* **Activity**
Please restate each entry that appears below word for word, without its pictures.

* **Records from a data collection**
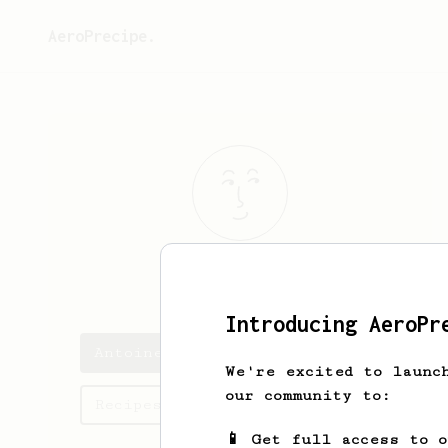
AeroPrecipe.
Antoine
Rail
Introducing AeroPr
Antoine's saved recipes
We're excited to launc
our community to:
Recipes Antoine has created
📱 Get full access to 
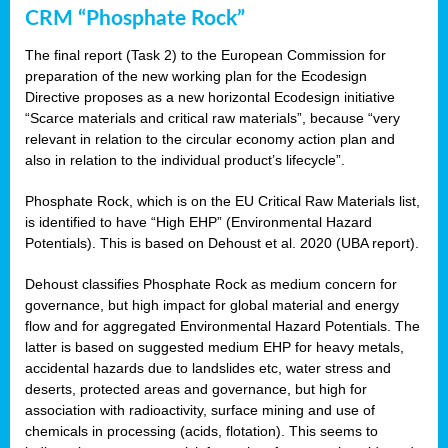
CRM “Phosphate Rock”
The final report (Task 2) to the European Commission for
preparation of the new working plan for the Ecodesign
Directive proposes as a new horizontal Ecodesign initiative
“Scarce materials and critical raw materials”, because “very
relevant in relation to the circular economy action plan and
also in relation to the individual product’s lifecycle”.
Phosphate Rock, which is on the EU Critical Raw Materials list,
is identified to have “High EHP” (Environmental Hazard
Potentials). This is based on Dehoust et al. 2020 (UBA report).
Dehoust classifies Phosphate Rock as medium concern for
governance, but high impact for global material and energy
flow and for aggregated Environmental Hazard Potentials. The
latter is based on suggested medium EHP for heavy metals,
accidental hazards due to landslides etc, water stress and
deserts, protected areas and governance, but high for
association with radioactivity, surface mining and use of
chemicals in processing (acids, flotation). This seems to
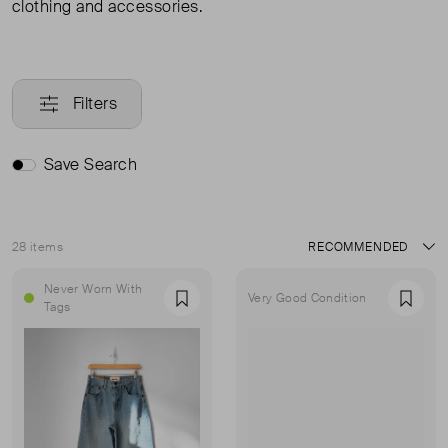
clothing and accessories.
Filters
Save Search
28 items
Sort
Never Worn With
Very Good Condition
Favourite
Favou
Tags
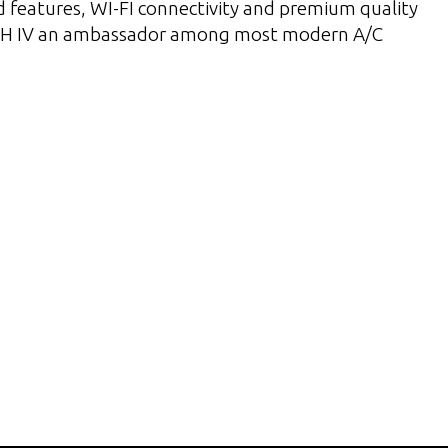
 features, WI-FI connectivity and premium quality
 IV an ambassador among most modern A/C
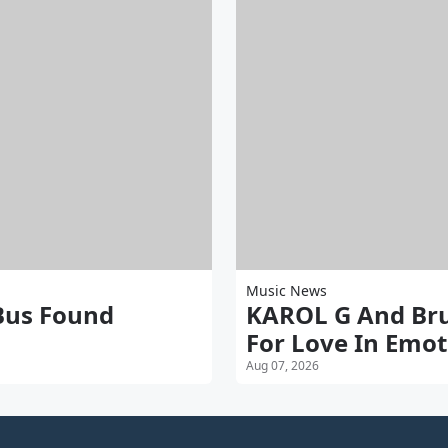
Music News
 Bus Found
KAROL G And Brun
For Love In Emot
Aug 07, 2026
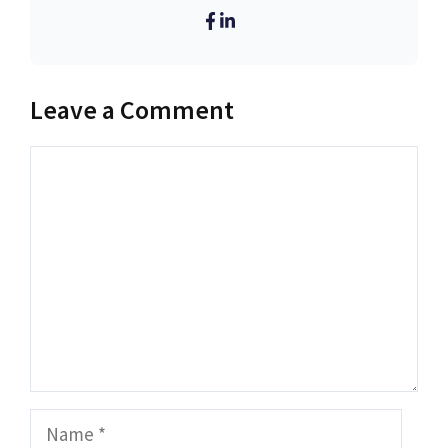
Leave a Comment
Comment
Name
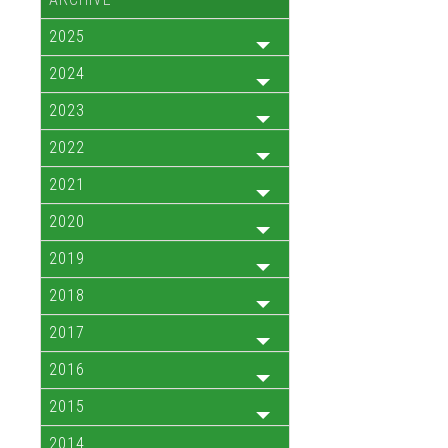
2025
2024
2023
2022
2021
2020
2019
2018
2017
2016
2015
2014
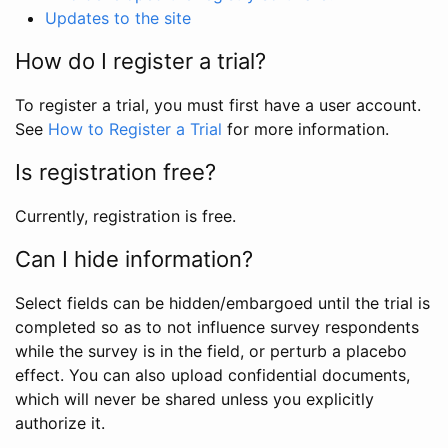
Updates to the site
How do I register a trial?
To register a trial, you must first have a user account.
See
How to Register a Trial
for more information.
Is registration free?
Currently, registration is free.
Can I hide information?
Select fields can be hidden/embargoed until the trial is
completed so as to not influence survey respondents
while the survey is in the field, or perturb a placebo
effect. You can also upload confidential documents,
which will never be shared unless you explicitly
authorize it.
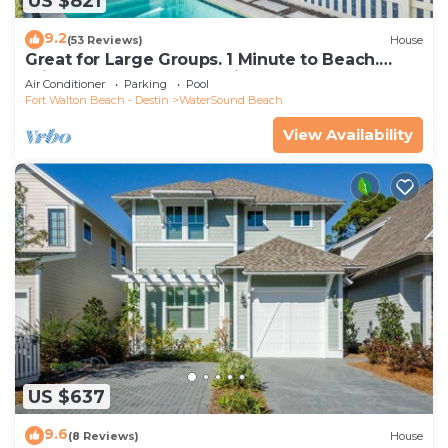
US $821
9.2
(53 Reviews)
House
Great for Large Groups. 1 Minute to Beach.
Private Heated Pool. Carriage House
Air Conditioner
Parking
Pool
Fort Walton Beach - Destin
WaterSound Beach
View Availability
US $637
9.6
(8 Reviews)
House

* **Solution to this problem**
AeroPrecipe.
Antoine
Rail
Introducing AeroPr
Antoine's saved recipes
We're excited to launc
our community to:
Recipes Antoine has created
📱 Get full access to 
CRM “Phosphate Rock”
The final report (Task 2) to the European Commission for
preparation of the new working plan for the Ecodesign
Directive proposes as a new horizontal Ecodesign initiative
“Scarce materials and critical raw materials”, because “very
relevant in relation to the circular economy action plan and
also in relation to the individual product’s lifecycle”.
Phosphate Rock, which is on the EU Critical Raw Materials list,
is identified to have “High EHP” (Environmental Hazard
Potentials). This is based on Dehoust et al. 2020 (UBA report).
Dehoust classifies Phosphate Rock as medium concern for
governance, but high impact for global material and energy
flow and for aggregated Environmental Hazard Potentials. The
latter is based on suggested medium EHP for heavy metals,
accidental hazards due to landslides etc, water stress and
deserts, protected areas and governance, but high for
association with radioactivity, surface mining and use of
chemicals in processing (acids, flotation). This seems to
clothing and accessories.
Filters
Save Search
28 items
Sort
Never Worn With
Very Good Condition
Favourite
Favou
Tags
 features, WI-FI connectivity and premium quality
 IV an ambassador among most modern A/C
Music News
 Bus Found
KAROL G And Brun
For Love In Emot
Aug 07, 2026
Leave a Comment
Comment
Name
2025
2024
2023
2022
2021
2020
2019
2018
2017
2016
2015
2014
Updates to the site
How do I register a trial?
To register a trial, you must first have a user account.
See
How to Register a Trial
for more information.
Is registration free?
Currently, registration is free.
Can I hide information?
Select fields can be hidden/embargoed until the trial is
completed so as to not influence survey respondents
while the survey is in the field, or perturb a placebo
effect. You can also upload confidential documents,
which will never be shared unless you explicitly
authorize it.
US $821
9.2
(53 Reviews)
House
Great for Large Groups. 1 Minute to Beach.
Private Heated Pool. Carriage House
Air Conditioner
Parking
Pool
Fort Walton Beach - Destin
WaterSound Beach
View Availability
US $637
9.6
(8 Reviews)
House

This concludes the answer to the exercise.